» EXERCISE OBJECTIVE:
Which lines in the records below include the word "collection"? Report each of them in full.

EXERCISE DATA section start

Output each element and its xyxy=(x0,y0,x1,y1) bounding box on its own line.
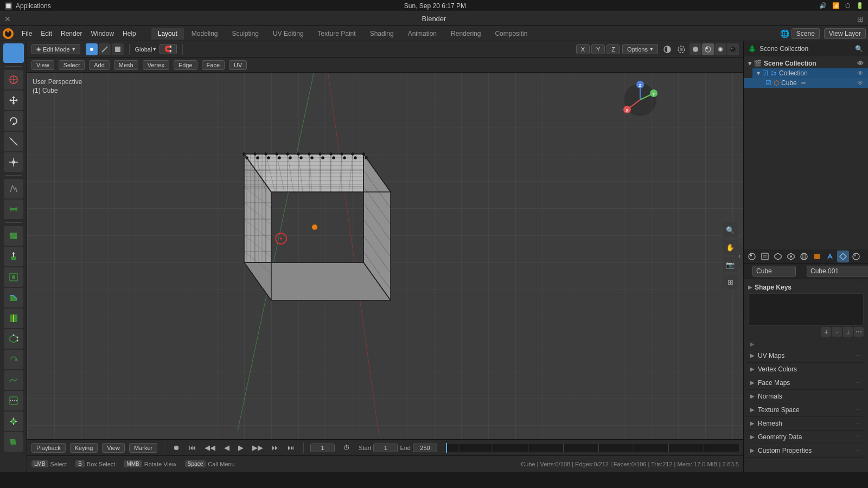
playback-menu[interactable]: Playback xyxy=(31,443,66,453)
edge-menu-button[interactable]: Edge xyxy=(174,60,197,70)
tab-texture-paint[interactable]: Texture Paint xyxy=(311,28,362,40)
jump-next-key-button[interactable]: ⏭ xyxy=(270,442,281,453)
tab-animation[interactable]: Animation xyxy=(401,28,443,40)
menu-edit[interactable]: Edit xyxy=(36,28,56,39)
mesh-name-input[interactable] xyxy=(807,266,868,277)
outliner-cube[interactable]: ☑ ⬡ Cube ✏ 👁 xyxy=(744,78,868,88)
viewport-3d[interactable]: User Perspective (1) Cube xyxy=(27,73,743,439)
menu-file[interactable]: File xyxy=(17,28,36,39)
tab-layout[interactable]: Layout xyxy=(151,28,184,40)
shape-key-remove-button[interactable]: - xyxy=(832,327,842,337)
z-axis-button[interactable]: Z xyxy=(607,44,620,54)
play-button[interactable]: ▶ xyxy=(236,442,246,453)
overlay-toggle[interactable] xyxy=(661,43,673,55)
face-maps-section[interactable]: ▶ Face Maps ⋯ xyxy=(746,376,866,390)
outliner-collection[interactable]: ▾ ☑ 🗂 Collection 👁 xyxy=(752,68,868,78)
menu-help[interactable]: Help xyxy=(118,28,141,39)
scene-selector[interactable]: Scene xyxy=(792,28,820,39)
app-name[interactable]: Applications xyxy=(16,2,51,10)
material-props-tab[interactable] xyxy=(850,251,862,262)
snap-button[interactable]: 🧲 xyxy=(159,44,177,54)
smooth-tool-button[interactable] xyxy=(4,370,23,390)
step-frame-forward-button[interactable]: ▶▶ xyxy=(250,442,265,453)
solid-shading-button[interactable] xyxy=(690,43,701,55)
render-props-tab[interactable] xyxy=(746,251,758,262)
object-data-props-tab[interactable] xyxy=(837,251,849,262)
face-menu-button[interactable]: Face xyxy=(202,60,225,70)
jump-start-button[interactable]: ⏺ xyxy=(171,442,182,453)
shape-key-menu-button[interactable]: ⋯ xyxy=(854,327,864,337)
add-cube-button[interactable] xyxy=(4,226,23,246)
mode-selector[interactable]: ◈ Edit Mode ▾ xyxy=(31,44,80,54)
vertex-colors-section[interactable]: ▶ Vertex Colors ⋯ xyxy=(746,363,866,376)
marker-menu[interactable]: Marker xyxy=(129,443,157,453)
scene-collection-visibility[interactable]: 👁 xyxy=(857,60,864,67)
step-frame-back-button[interactable]: ◀ xyxy=(222,442,232,453)
spin-tool-button[interactable] xyxy=(4,350,23,369)
collapse-panel-button[interactable]: ‹ xyxy=(736,245,743,267)
uv-menu-button[interactable]: UV xyxy=(229,60,247,70)
remesh-section[interactable]: ▶ Remesh ⋯ xyxy=(746,417,866,431)
rotate-tool-button[interactable] xyxy=(4,111,23,131)
options-button[interactable]: Options ▾ xyxy=(622,44,658,54)
tab-modeling[interactable]: Modeling xyxy=(185,28,225,40)
cursor-tool-button[interactable] xyxy=(4,70,23,89)
menu-render[interactable]: Render xyxy=(56,28,86,39)
mesh-object[interactable] xyxy=(163,127,434,344)
current-frame-input[interactable] xyxy=(310,444,335,452)
menu-window[interactable]: Window xyxy=(86,28,118,39)
edge-slide-button[interactable] xyxy=(4,391,23,410)
window-expand-button[interactable]: ⊞ xyxy=(857,15,864,23)
add-menu-button[interactable]: Add xyxy=(89,60,110,70)
rendered-shading-button[interactable] xyxy=(714,43,726,55)
mesh-menu-button[interactable]: Mesh xyxy=(114,60,138,70)
material-shading-button[interactable] xyxy=(702,43,714,55)
shape-keys-expand[interactable]: ▶ xyxy=(748,284,752,290)
view-layer-props-tab[interactable] xyxy=(772,251,784,262)
object-props-tab[interactable] xyxy=(811,251,823,262)
cube-visibility[interactable]: 👁 xyxy=(857,79,864,87)
tab-uv-editing[interactable]: UV Editing xyxy=(266,28,310,40)
scene-props-tab[interactable] xyxy=(785,251,797,262)
select-tool-button[interactable] xyxy=(3,43,24,63)
zoom-camera-button[interactable]: 🔍 xyxy=(723,222,738,237)
outliner-scene-collection[interactable]: ▾ 🎬 Scene Collection 👁 xyxy=(744,59,868,68)
tab-compositing[interactable]: Compositin xyxy=(488,28,534,40)
scale-tool-button[interactable] xyxy=(4,132,23,151)
texture-space-section[interactable]: ▶ Texture Space ⋯ xyxy=(746,403,866,417)
modifier-props-tab[interactable] xyxy=(824,251,836,262)
y-axis-button[interactable]: Y xyxy=(591,44,605,54)
jump-prev-key-button[interactable]: ⏮ xyxy=(187,442,198,453)
transform-tool-button[interactable] xyxy=(4,152,23,172)
face-select-button[interactable] xyxy=(112,43,124,55)
keying-menu[interactable]: Keying xyxy=(70,443,98,453)
window-close-button[interactable]: ✕ xyxy=(4,15,11,23)
loop-cut-button[interactable] xyxy=(4,309,23,328)
tab-sculpting[interactable]: Sculpting xyxy=(226,28,265,40)
step-back-button[interactable]: ◀◀ xyxy=(202,442,218,453)
edge-select-button[interactable] xyxy=(99,43,111,55)
geometry-data-section[interactable]: ▶ Geometry Data ⋯ xyxy=(746,431,866,444)
collection-visibility[interactable]: 👁 xyxy=(857,69,864,77)
world-props-tab[interactable] xyxy=(798,251,810,262)
select-menu-button[interactable]: Select xyxy=(59,60,85,70)
view-menu-button[interactable]: View xyxy=(31,60,54,70)
outliner-filter-button[interactable]: 🔍 xyxy=(854,44,864,54)
transform-orientation[interactable]: Global ▾ xyxy=(135,46,157,53)
tab-rendering[interactable]: Rendering xyxy=(444,28,487,40)
shrink-fatten-button[interactable] xyxy=(4,412,23,431)
shape-key-add-button[interactable]: + xyxy=(821,327,831,337)
measure-tool-button[interactable] xyxy=(4,200,23,219)
extrude-tool-button[interactable] xyxy=(4,247,23,266)
shape-key-down-button[interactable]: ↓ xyxy=(843,327,853,337)
eevee-shading-button[interactable] xyxy=(727,43,739,55)
annotate-tool-button[interactable] xyxy=(4,179,23,198)
object-name-input[interactable] xyxy=(752,266,796,277)
vertex-select-button[interactable] xyxy=(86,43,98,55)
start-frame-input[interactable] xyxy=(373,444,398,452)
view-layer-selector[interactable]: View Layer xyxy=(824,28,866,39)
shear-tool-button[interactable] xyxy=(4,432,23,452)
timeline-scrubber[interactable] xyxy=(446,444,739,452)
uv-maps-section[interactable]: ▶ UV Maps ⋯ xyxy=(746,349,866,363)
bevel-tool-button[interactable] xyxy=(4,288,23,307)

EXERCISE DATA section end

» RESULT BELOW:
outliner-collection[interactable]: ▾ ☑ 🗂 Collection 👁 xyxy=(752,68,868,78)
scene-collection-visibility[interactable]: 👁 xyxy=(857,60,864,67)
outliner-scene-collection[interactable]: ▾ 🎬 Scene Collection 👁 xyxy=(744,59,868,68)
collection-visibility[interactable]: 👁 xyxy=(857,69,864,77)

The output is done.